[Page-level text extractions]
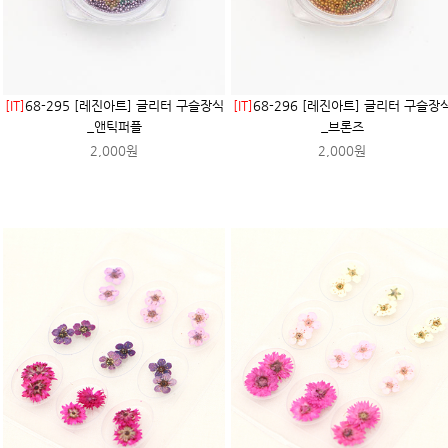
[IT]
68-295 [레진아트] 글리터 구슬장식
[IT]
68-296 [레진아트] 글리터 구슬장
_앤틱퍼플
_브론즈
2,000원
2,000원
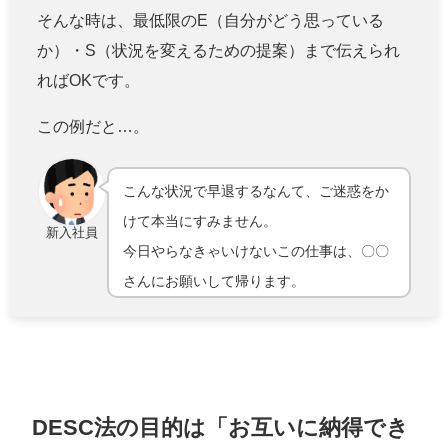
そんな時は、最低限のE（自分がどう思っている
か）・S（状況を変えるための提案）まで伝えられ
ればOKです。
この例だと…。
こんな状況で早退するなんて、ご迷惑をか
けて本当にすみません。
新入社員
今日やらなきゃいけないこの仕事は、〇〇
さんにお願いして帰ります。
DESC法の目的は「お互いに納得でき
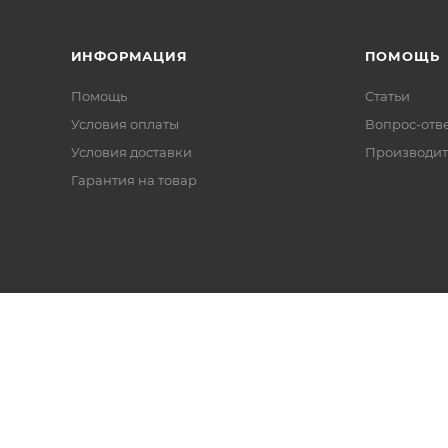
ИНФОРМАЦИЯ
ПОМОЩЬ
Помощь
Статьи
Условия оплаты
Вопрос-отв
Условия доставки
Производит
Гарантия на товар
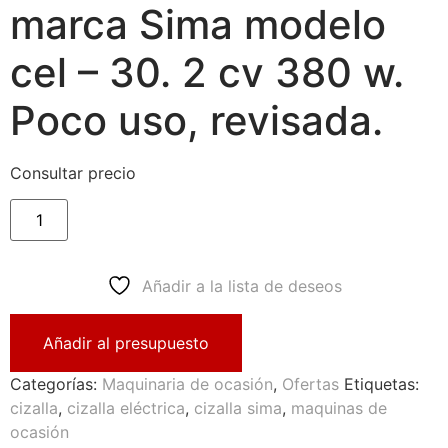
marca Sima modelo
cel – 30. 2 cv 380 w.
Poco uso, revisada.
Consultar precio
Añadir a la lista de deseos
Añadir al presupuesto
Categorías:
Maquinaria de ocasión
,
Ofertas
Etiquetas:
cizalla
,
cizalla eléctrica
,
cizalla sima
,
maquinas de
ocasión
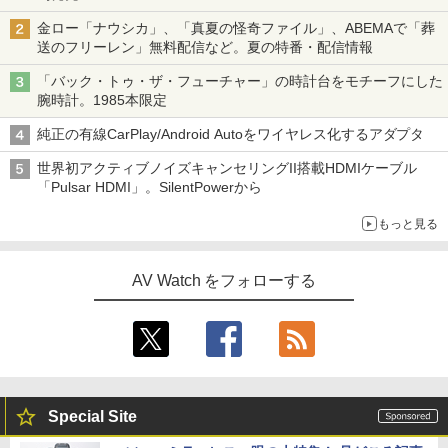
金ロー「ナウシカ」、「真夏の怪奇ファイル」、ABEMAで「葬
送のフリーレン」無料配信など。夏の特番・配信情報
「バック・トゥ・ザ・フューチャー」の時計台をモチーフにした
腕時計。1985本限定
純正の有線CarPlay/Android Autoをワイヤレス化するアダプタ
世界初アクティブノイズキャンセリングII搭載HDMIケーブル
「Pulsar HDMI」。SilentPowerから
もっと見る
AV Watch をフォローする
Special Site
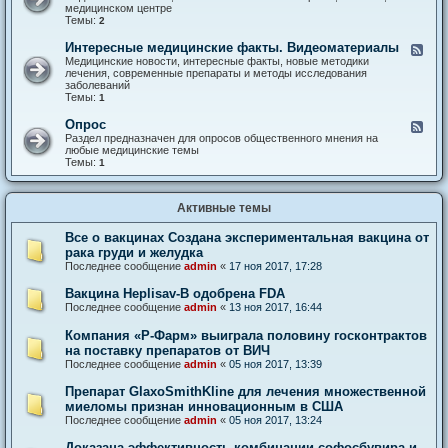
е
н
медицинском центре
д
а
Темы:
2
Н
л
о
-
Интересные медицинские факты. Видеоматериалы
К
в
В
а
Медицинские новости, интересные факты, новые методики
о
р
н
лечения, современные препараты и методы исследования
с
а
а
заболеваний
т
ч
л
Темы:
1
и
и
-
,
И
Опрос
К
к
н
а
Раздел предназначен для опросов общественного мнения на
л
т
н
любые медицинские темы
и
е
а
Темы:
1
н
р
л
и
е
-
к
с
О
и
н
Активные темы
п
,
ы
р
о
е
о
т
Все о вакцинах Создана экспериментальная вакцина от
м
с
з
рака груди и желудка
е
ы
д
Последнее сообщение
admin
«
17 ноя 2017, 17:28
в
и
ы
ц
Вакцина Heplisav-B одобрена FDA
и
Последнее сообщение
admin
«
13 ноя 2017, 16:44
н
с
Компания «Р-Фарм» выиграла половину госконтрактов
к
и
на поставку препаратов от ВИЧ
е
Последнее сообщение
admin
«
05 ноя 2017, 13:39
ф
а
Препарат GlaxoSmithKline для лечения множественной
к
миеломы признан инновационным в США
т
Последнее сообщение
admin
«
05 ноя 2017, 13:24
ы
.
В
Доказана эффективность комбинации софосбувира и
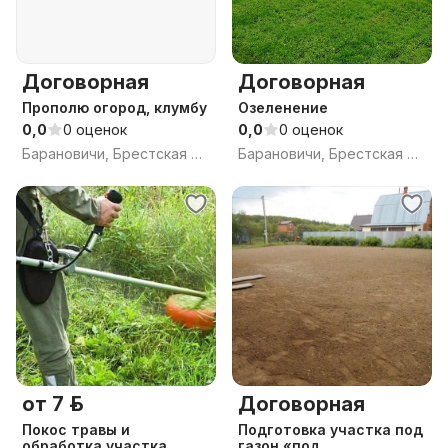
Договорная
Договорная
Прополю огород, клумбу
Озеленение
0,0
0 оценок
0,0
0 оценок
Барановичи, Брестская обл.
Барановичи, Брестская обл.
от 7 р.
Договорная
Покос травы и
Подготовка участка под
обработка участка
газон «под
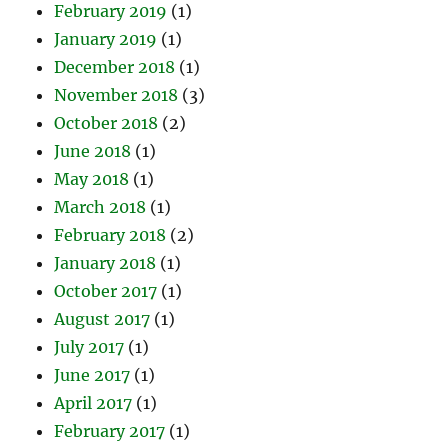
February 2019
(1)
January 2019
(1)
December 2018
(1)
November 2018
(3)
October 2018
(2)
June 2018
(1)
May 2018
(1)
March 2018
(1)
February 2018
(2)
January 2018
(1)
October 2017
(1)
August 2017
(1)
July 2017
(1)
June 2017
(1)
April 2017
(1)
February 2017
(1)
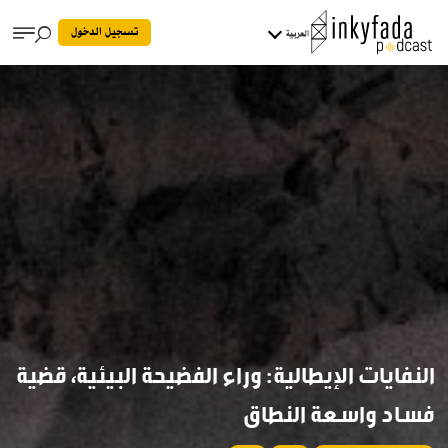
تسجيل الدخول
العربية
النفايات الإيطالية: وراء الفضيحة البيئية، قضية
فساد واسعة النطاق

---

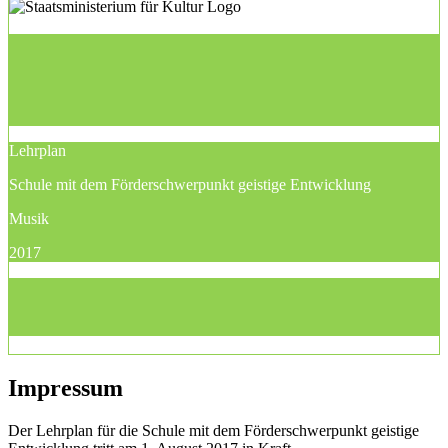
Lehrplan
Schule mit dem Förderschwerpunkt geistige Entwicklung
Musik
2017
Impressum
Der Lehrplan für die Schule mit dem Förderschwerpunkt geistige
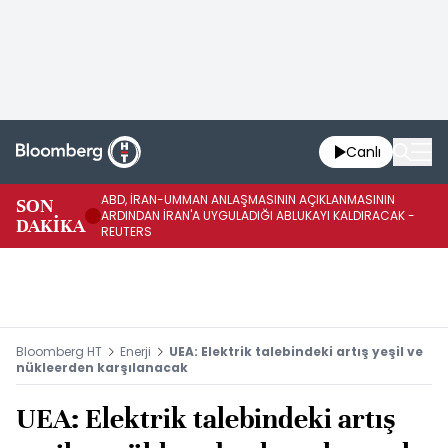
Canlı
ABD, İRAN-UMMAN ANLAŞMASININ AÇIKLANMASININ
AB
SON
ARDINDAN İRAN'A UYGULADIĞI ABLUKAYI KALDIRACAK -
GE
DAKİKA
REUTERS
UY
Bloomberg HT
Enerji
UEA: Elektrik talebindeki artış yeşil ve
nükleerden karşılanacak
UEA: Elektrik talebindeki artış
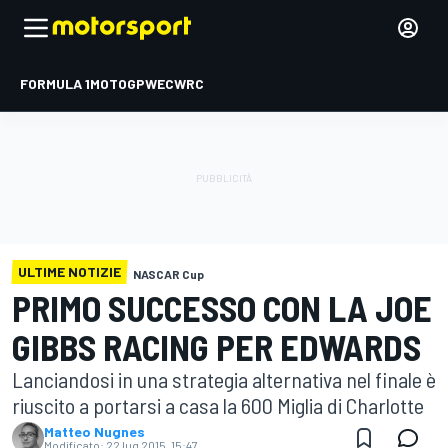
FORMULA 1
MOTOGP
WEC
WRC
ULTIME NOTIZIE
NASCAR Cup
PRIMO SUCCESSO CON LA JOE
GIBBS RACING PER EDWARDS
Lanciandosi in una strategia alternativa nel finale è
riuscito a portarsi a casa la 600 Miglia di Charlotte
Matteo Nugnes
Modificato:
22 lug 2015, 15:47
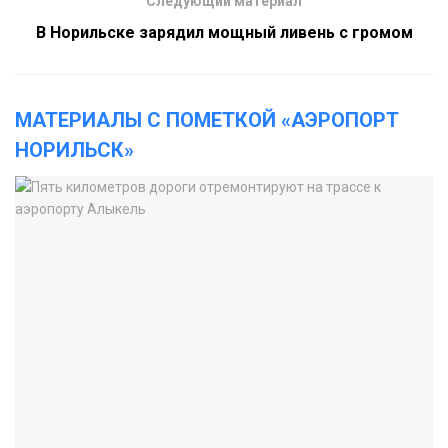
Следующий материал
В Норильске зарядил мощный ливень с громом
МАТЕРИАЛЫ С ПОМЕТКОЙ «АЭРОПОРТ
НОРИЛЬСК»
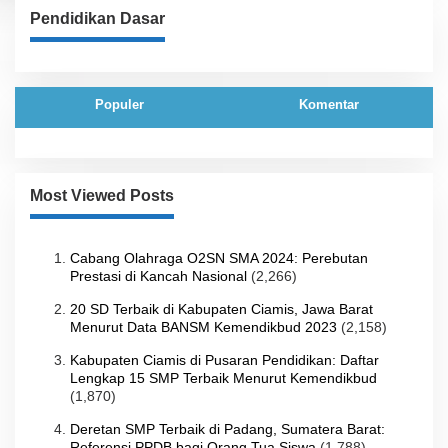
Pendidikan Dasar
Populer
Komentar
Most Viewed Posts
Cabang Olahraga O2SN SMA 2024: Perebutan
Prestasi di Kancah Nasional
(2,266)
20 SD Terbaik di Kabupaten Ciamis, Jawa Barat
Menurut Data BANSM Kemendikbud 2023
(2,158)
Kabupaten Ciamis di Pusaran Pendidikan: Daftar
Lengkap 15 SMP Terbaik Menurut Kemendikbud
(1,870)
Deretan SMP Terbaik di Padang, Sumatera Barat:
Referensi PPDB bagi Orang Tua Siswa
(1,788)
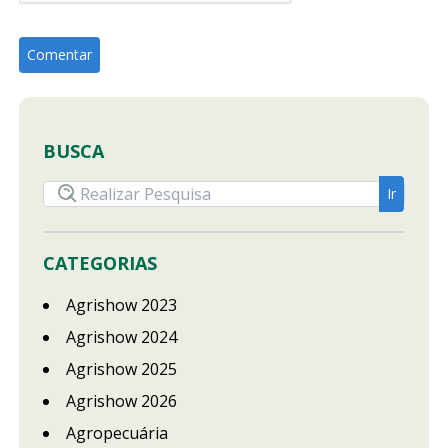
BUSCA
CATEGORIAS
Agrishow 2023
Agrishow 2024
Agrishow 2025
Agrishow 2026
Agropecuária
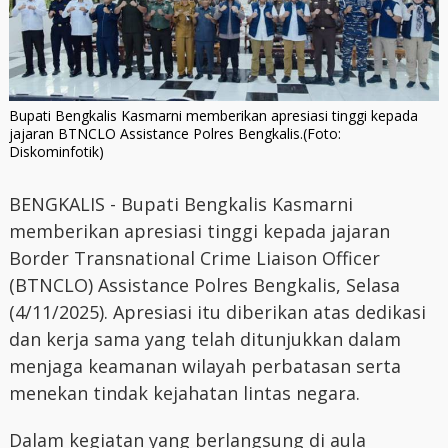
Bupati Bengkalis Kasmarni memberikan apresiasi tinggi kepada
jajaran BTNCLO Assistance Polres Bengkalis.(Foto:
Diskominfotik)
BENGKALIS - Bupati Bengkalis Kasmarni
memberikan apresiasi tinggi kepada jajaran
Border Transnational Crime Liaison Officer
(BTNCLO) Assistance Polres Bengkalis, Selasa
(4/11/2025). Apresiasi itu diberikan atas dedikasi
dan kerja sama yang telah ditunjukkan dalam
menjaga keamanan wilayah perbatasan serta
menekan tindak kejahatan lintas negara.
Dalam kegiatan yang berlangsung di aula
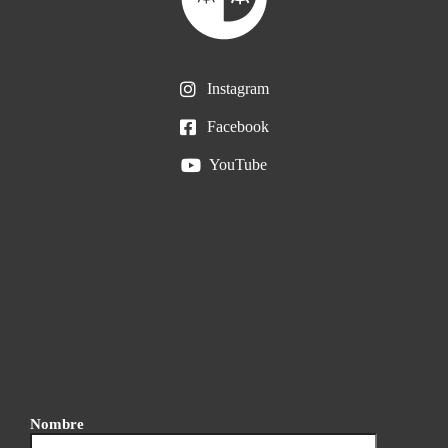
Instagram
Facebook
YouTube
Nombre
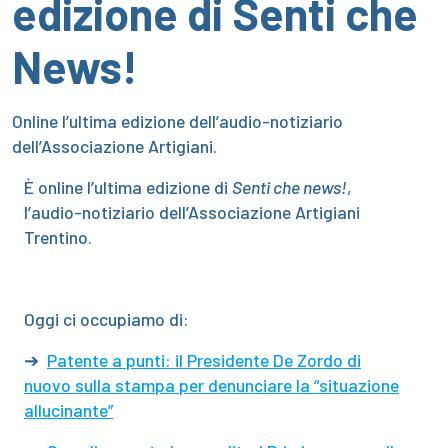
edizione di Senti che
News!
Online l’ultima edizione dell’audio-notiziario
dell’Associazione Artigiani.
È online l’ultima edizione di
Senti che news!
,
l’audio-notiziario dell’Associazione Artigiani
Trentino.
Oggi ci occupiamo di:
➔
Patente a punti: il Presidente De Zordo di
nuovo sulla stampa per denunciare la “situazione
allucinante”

ASSIGNMENT:
Copy every line from the records above that contains the string "artış".

EXERCISE RESULT:
UEA: Elektrik talebindeki artış yeşil ve
UEA: Elektrik talebindeki artış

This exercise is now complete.